His findings on reactors' vulnerabilities have given him insight into the emergency that continues to grip Japan. Four of the six reactors at the damaged Fukushima Dai-1 nuclear plant are boiling water reactors that use a "Mark 1" containment system designed by General Electric in the 1960s. Theofanous studied what would happen in a Mark 1 reactor if the cooling systems failed and the nuclear fuel overheated and melted, as some experts think may have happened in at least one of Fukushima Dai-1's reactors.

"We wanted to assess whether this particular design would be operable in the case of a failure, or whether the fuel could possibly violate the containment," says Theofanous. The "containment" he's referring to is a protective concrete and steel structure that surrounds the reactor vessel, where the nuclear fission reaction takes place. In the diagram above, the "drywell" and the "wetwell" are both considered part of the primary containment system.

For his study of the Mark 1 design, Theofanous, a professor of chemical and mechanical engineering, modeled how the materials in a reactor would interact during a partial meltdown. He assumed the following situation: The nuclear fuel overheats, begins to melt, drips down onto the floor of the reactor vessel, and eats though the steel floor of that vessel. The melted, highly radioactive fuel then leaks down onto the concrete floor of the drywell.
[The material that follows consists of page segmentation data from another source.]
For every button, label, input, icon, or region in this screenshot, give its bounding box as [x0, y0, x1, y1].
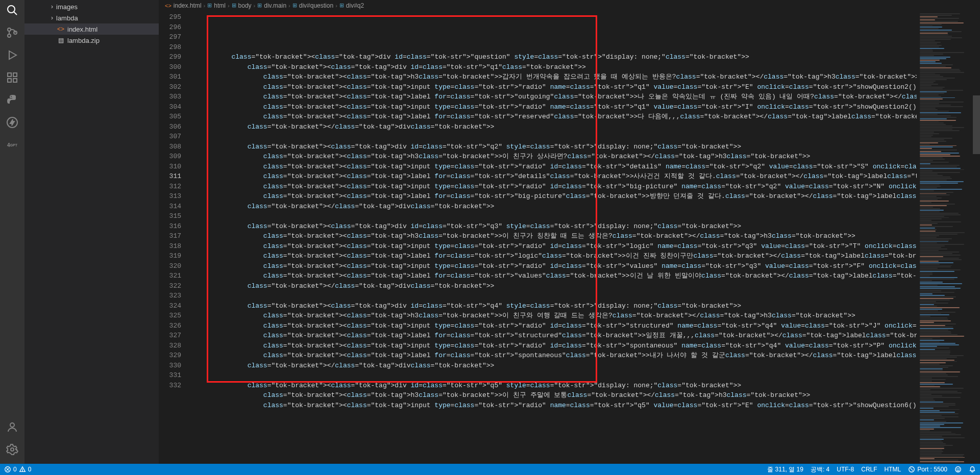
breadcrumb-icon: ⊞ — [292, 2, 297, 9]
status-eol[interactable]: CRLF — [861, 466, 877, 473]
warnings-count: 0 — [28, 466, 32, 473]
status-line-col[interactable]: 줄 311, 열 19 — [767, 465, 803, 474]
tree-item-lambda[interactable]: ›lambda — [24, 12, 159, 23]
line-number: 329 — [159, 351, 181, 361]
code-line[interactable]: class="tok-bracket"><class="tok-tag">inp… — [191, 241, 917, 252]
thunder-icon[interactable] — [6, 116, 18, 129]
status-errors[interactable]: 0 0 — [4, 466, 31, 473]
line-number: 300 — [159, 62, 181, 72]
breadcrumb-icon: <> — [165, 3, 172, 9]
code-line[interactable]: class="tok-bracket"><class="tok-tag">inp… — [191, 401, 917, 411]
tree-item-images[interactable]: ›images — [24, 1, 159, 12]
code-line[interactable]: class="tok-bracket"><class="tok-tag">h3c… — [191, 231, 917, 241]
code-line[interactable] — [191, 132, 917, 142]
line-number: 295 — [159, 12, 181, 22]
breadcrumb-item[interactable]: ⊞div#question — [292, 2, 333, 9]
status-bell-icon[interactable] — [969, 466, 976, 473]
line-number: 313 — [159, 191, 181, 202]
code-line[interactable]: class="tok-bracket"><class="tok-tag">inp… — [191, 321, 917, 331]
settings-gear-icon[interactable] — [6, 443, 18, 456]
code-line[interactable]: class="tok-bracket"><class="tok-tag">lab… — [191, 271, 917, 281]
tree-label: lambda.zip — [67, 37, 100, 44]
breadcrumb-label: div#question — [299, 2, 333, 9]
code-line[interactable] — [191, 410, 917, 420]
breadcrumb-separator: › — [254, 3, 256, 9]
account-icon[interactable] — [6, 421, 18, 433]
breadcrumb-label: body — [238, 2, 252, 9]
status-port[interactable]: Port : 5500 — [908, 466, 947, 473]
breadcrumb-separator: › — [204, 3, 206, 9]
breadcrumb-item[interactable]: ⊞div.main — [257, 2, 286, 9]
status-spaces[interactable]: 공백: 4 — [811, 465, 829, 474]
code-line[interactable]: class="tok-bracket"></class="tok-tag">di… — [191, 281, 917, 291]
line-number: 309 — [159, 152, 181, 162]
svg-point-11 — [10, 423, 14, 427]
code-line[interactable]: class="tok-bracket"><class="tok-tag">div… — [191, 221, 917, 232]
run-debug-icon[interactable] — [6, 49, 18, 61]
breadcrumb-item[interactable]: <>index.html — [165, 2, 202, 9]
code-line[interactable]: class="tok-bracket"><class="tok-tag">div… — [191, 301, 917, 311]
scrollbar-thumb[interactable] — [973, 95, 980, 154]
search-icon[interactable] — [6, 4, 18, 16]
breadcrumb-separator: › — [288, 3, 290, 9]
code-line[interactable] — [191, 291, 917, 301]
code-line[interactable]: class="tok-bracket"></class="tok-tag">di… — [191, 122, 917, 132]
line-number: 316 — [159, 221, 181, 232]
minimap[interactable] — [917, 11, 973, 464]
code-area[interactable]: class="tok-bracket"><class="tok-tag">div… — [191, 11, 917, 464]
status-bar: 0 0 줄 311, 열 19 공백: 4 UTF-8 CRLF HTML Po… — [0, 464, 980, 475]
code-line[interactable]: class="tok-bracket"><class="tok-tag">inp… — [191, 162, 917, 172]
svg-line-1 — [14, 12, 17, 15]
code-line[interactable]: class="tok-bracket"><class="tok-tag">div… — [191, 52, 917, 62]
tree-item-lambda-zip[interactable]: ▤lambda.zip — [24, 35, 159, 46]
breadcrumb-icon: ⊞ — [257, 2, 262, 9]
svg-marker-5 — [9, 51, 16, 59]
status-feedback-icon[interactable] — [954, 466, 962, 473]
status-encoding[interactable]: UTF-8 — [837, 466, 854, 473]
code-line[interactable]: class="tok-bracket"><class="tok-tag">inp… — [191, 82, 917, 92]
code-line[interactable]: class="tok-bracket"><class="tok-tag">h3c… — [191, 390, 917, 401]
code-line[interactable]: class="tok-bracket"><class="tok-tag">inp… — [191, 261, 917, 271]
source-control-icon[interactable] — [6, 27, 18, 39]
code-line[interactable]: class="tok-bracket"><class="tok-tag">inp… — [191, 102, 917, 112]
line-number: 301 — [159, 72, 181, 82]
breadcrumb-item[interactable]: ⊞html — [207, 2, 226, 9]
gpt-icon[interactable]: 4GPT — [6, 139, 18, 151]
code-line[interactable]: class="tok-bracket"><class="tok-tag">div… — [191, 381, 917, 391]
code-line[interactable]: class="tok-bracket"><class="tok-tag">inp… — [191, 341, 917, 351]
code-line[interactable] — [191, 370, 917, 381]
code-line[interactable] — [191, 42, 917, 53]
tree-item-index-html[interactable]: <>index.html — [24, 23, 159, 35]
line-number: 319 — [159, 251, 181, 261]
code-line[interactable]: class="tok-bracket"></class="tok-tag">di… — [191, 361, 917, 371]
errors-count: 0 — [13, 466, 17, 473]
code-line[interactable]: class="tok-bracket"><class="tok-tag">div… — [191, 142, 917, 152]
code-line[interactable]: class="tok-bracket"><class="tok-tag">h3c… — [191, 311, 917, 321]
python-icon[interactable] — [6, 94, 18, 106]
svg-rect-6 — [8, 73, 11, 77]
breadcrumb-item[interactable]: ⊞body — [232, 2, 252, 9]
svg-point-17 — [22, 470, 22, 471]
vertical-scrollbar[interactable] — [973, 11, 980, 464]
code-line[interactable] — [191, 211, 917, 221]
code-line[interactable]: class="tok-bracket"><class="tok-tag">div… — [191, 62, 917, 72]
extensions-icon[interactable] — [6, 71, 18, 84]
code-line[interactable]: class="tok-bracket"><class="tok-tag">h3c… — [191, 72, 917, 82]
breadcrumb-separator: › — [335, 3, 337, 9]
code-line[interactable]: class="tok-bracket"><class="tok-tag">lab… — [191, 191, 917, 202]
code-line[interactable]: class="tok-bracket"><class="tok-tag">lab… — [191, 92, 917, 102]
breadcrumb-item[interactable]: ⊞div#q2 — [339, 2, 364, 9]
code-line[interactable]: class="tok-bracket"><class="tok-tag">lab… — [191, 351, 917, 361]
code-line[interactable]: class="tok-bracket"><class="tok-tag">lab… — [191, 112, 917, 122]
code-line[interactable]: class="tok-bracket"><class="tok-tag">lab… — [191, 331, 917, 341]
line-number: 310 — [159, 162, 181, 172]
line-number: 327 — [159, 331, 181, 341]
breadcrumb[interactable]: <>index.html›⊞html›⊞body›⊞div.main›⊞div#… — [159, 0, 980, 11]
status-language[interactable]: HTML — [885, 466, 901, 473]
code-line[interactable]: class="tok-bracket"></class="tok-tag">di… — [191, 202, 917, 212]
main-area: 4GPT ›images›lambda<>index.html▤lambda.z… — [0, 0, 980, 464]
code-line[interactable]: class="tok-bracket"><class="tok-tag">lab… — [191, 171, 917, 182]
code-line[interactable]: class="tok-bracket"><class="tok-tag">lab… — [191, 251, 917, 261]
code-line[interactable]: class="tok-bracket"><class="tok-tag">inp… — [191, 182, 917, 192]
code-line[interactable]: class="tok-bracket"><class="tok-tag">h3c… — [191, 152, 917, 162]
Theofanous found that as long as there was a typical amount of water in the drywell--about half a meter--and that water was continuously cycled through to prevent it from heating up and boiling away, the nuclear fuel would not immediately make its way out into the environment. "We showed that if there's a severe accident, you must make sure there's water in the drywell," says Theofanous.

Theofanous's findings on the immediate effects of a release of fuel into the drywell may seem to bode well for Fukushima Dai-1. Although the tsunami that struck on 11 March wiped out the automatic pumping systems meant to cycle cooling water through the reactor, the plant's operators were able to pipe in seawater. "That addresses the short-term containment, the effort to make sure it doesn't fail in the first 24 hours," he says.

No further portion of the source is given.